Since 2010, the U.S. Attorneys' Offices in NYC have prosecuted 54 cases of public corruption


Federal prosecutors in Manhattan and Brooklyn have brought 54 cases of public corruption against officials or significant political operatives since 2010, according to information obtained by Progress Queens.

During this time, prosecutors in the U.S. Attorney's Office for New York's eastern district, which includes Queens and is headquartered in Brooklyn, brought 19 public corruption cases, and prosecutors in the U.S. Attorney's Office for New York's southern district, which is headquartered in Manhattan, brought 35 cases, according to a review of information performed by Progress Queens.

Since 2010, Federal prosecutors in New York City have brought 54 cases of public corruption. Source : Progress Queens

Since 2010, Federal prosecutors in New York City have brought 54 cases of public corruption. Source : Progress Queens

Some of the public corruption cases brought by Brooklyn Federal prosecutors have notably included those of Wendell Walters, who, following his conviction, was described as the highest-ranking official in the administration of then Mayor Michael Bloomberg (R-New York City) to have faced corruption charges, according to a report published by The New York Daily News, in his case for racketeering conspiracy and soliciting bribes and kickbacks, and James Burke, the former Suffolk County Police Chief – the highest ranking police official to be charged by any of the Federal prosecutors' offices during this time, in his case for a civil rights violation and conspiracy to obstruct justice.

The public corruption cases brought by Manhattan Federal prosecutors reached a peak with the back-to-back convictions in separate public corruption cases against each of former New York State Assembly Speaker Sheldon Silver (D-Lower East Side) and former New York State Senate Majority Leader Dean Skelos (R-Rockville Centre). The list of corruption cases are also notable for prominent political names that were absent. Despite questions having been raised for years about how politically-connected lawyers may be influencing the court systems in Queens, Brooklyn Federal prosecutors have not publicly acknowledged any investigation into the Queens Democratic County Committee. Despite numerous media reports that questioned whether Mayor Bill de Blasio (D-New York City) was providing official acts to his various political committees, Manhattan Federal prosecutors recently announced that they were closing their reported, wide-ranging investigation.

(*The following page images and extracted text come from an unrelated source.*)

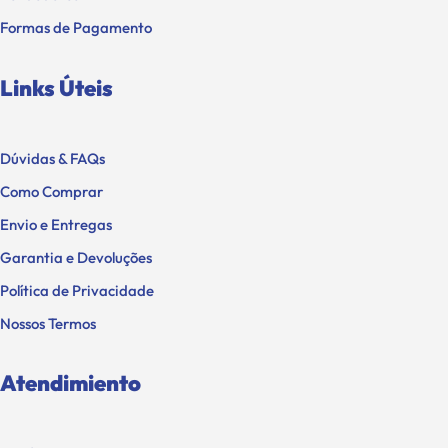
Formas de Pagamento
Links Úteis
Dúvidas & FAQs
Como Comprar
Envio e Entregas
Garantia e Devoluções
Política de Privacidade
Nossos Termos
Atendimiento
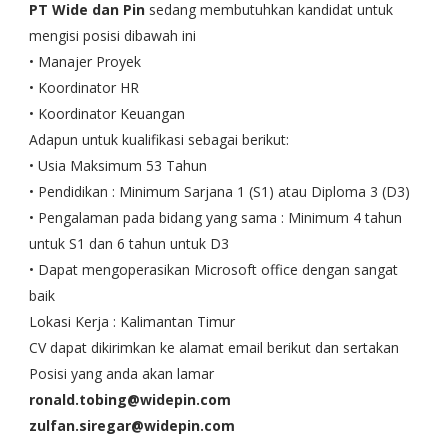
PT Wide dan Pin
sedang membutuhkan kandidat untuk
mengisi posisi dibawah ini
• Manajer Proyek
• Koordinator HR
• Koordinator Keuangan
Adapun untuk kualifikasi sebagai berikut:
• Usia Maksimum 53 Tahun
• Pendidikan : Minimum Sarjana 1 (S1) atau Diploma 3 (D3)
• Pengalaman pada bidang yang sama : Minimum 4 tahun
untuk S1 dan 6 tahun untuk D3
• Dapat mengoperasikan Microsoft office dengan sangat
baik
Lokasi Kerja : Kalimantan Timur
CV dapat dikirimkan ke alamat email berikut dan sertakan
Posisi yang anda akan lamar
ronald.tobing@widepin.com
zulfan.siregar@widepin.com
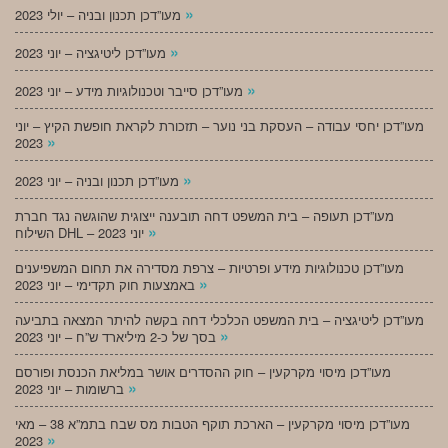
»
מעו”דכן תכנון ובניה – יולי 2023
»
מעו”דכן ליטיגציה – יוני 2023
»
מעו”דכן סייבר וטכנולוגיות מידע – יוני 2023
מעו”דכן יחסי עבודה – העסקת בני נוער – תזכורת לקראת חופשת הקיץ – יוני
»
2023
»
מעו”דכן תכנון ובניה – יוני 2023
מעו”דכן תעופה – בית המשפט דחה תובענה ייצוגית שהוגשה נגד חברת
»
השילוח DHL – יוני 2023
מעו”דכן טכנולוגיות מידע ופרטיות – צרפת מסדירה את תחום המשפיענים
»
באמצעות חוק תקדימי – יוני 2023
מעו”דכן ליטיגציה – בית המשפט הכלכלי דחה בקשה להיתר המצאה בתביעה
»
בסך של כ-2 מיליארד ש”ח – יוני 2023
מעו”דכן מיסוי מקרקעין – חוק ההסדרים אושר במליאת הכנסת ופורסם
»
ברשומות – יוני 2023
מעו”דכן מיסוי מקרקעין – הארכת תוקף הטבות מס שבח בתמ”א 38 – מאי
»
2023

A hypothetical rebalancing of case loads would have tied New York's Federal prosecutors' offices

In one instance during the time period under review, Brooklyn Federal prosecutors brought a case against an official, Pedro Espada, who was a former elected official in the Bronx, which is in the jurisdiction of Manhattan Federal prosecutors. In nine instances during the review period, Manhattan Federal prosecutors brought cases against officials, who lived in or represented constituents in the jurisdiction of Brooklyn Federal prosecutors. If Brooklyn and Manhattan Federal prosecutors had handed off prosecution between their offices of cases that could have originated in the others' jurisdiction, then each U.S. Attorney's Office would have brought 27 cases during this time period under this hypothetical rebalancing of cases, according to an analysis of information performed by Progress Queens.

As reported by Progress Queens, various factors may influence why one Federal prosecutors' office may prosecute a case outside its jurisdiction. Although Federal prosecutors can accept some cases when cases of significant Government officials pose a problem for a District Attorney's Office, it is not possible to confirm when problems posed by cases or reluctance, either real or perceived, by a District Attorney's Office to investigate a Government official leads to a Federal investigation to compensate for a Municipal prosecutor's inaction. Different prosecutors' offices are motivated by policing the violation of different sets of laws. Criminal corruption cases brought by the offices of Federal prosecutors, in large part, are predicated on the violation of Federal laws. According to information obtained by Progress Queens, there are instances when Federal prosecutors consider prosecuting cases that involve the violation of State laws ; in those cases, Federal prosecutors reportedly confer with Municipal prosecutors to determine the best venue to try those cases. Other factors may determine the venue of corruption cases, such as the evidence provided by victims or witnesses, evidence uncovered by prosecutors' offices during the course of existing investigations, or the referral to a specific prosecutor's office from a law enforcement or regulatory agency. The office of the New York State Attorney General has, at times, for example, asserted jurisdiction to conduct investigations or prosecutions, and this assertion could be made on other factors. The highest-ranking State prosecutor, State Attorney General Eric Schneiderman (D-New York), must run a political campaign to win elected office. Some of these factors contribute, in part, to some prosecutors' offices accepting cases that may originate outside their jurisdiction.

During the review period, the Brooklyn Federal prosecutors' office was headed by three U.S. Attorneys or Acting U.S. Attorneys : Loretta Lynch, Kelly Currie, Robert Capers, and Bridget Rohde. During the review period, the Manhattan Federal prosecutors' office was headed by former U.S. Attorney Preet Bharara and Acting U.S. Attorney Joon Kim.

These calculations do not include officers of the New York Police Department, particularly those, who have been arrested as part of a wide-ranging, Federal corruption investigation of the Government of the City of New York.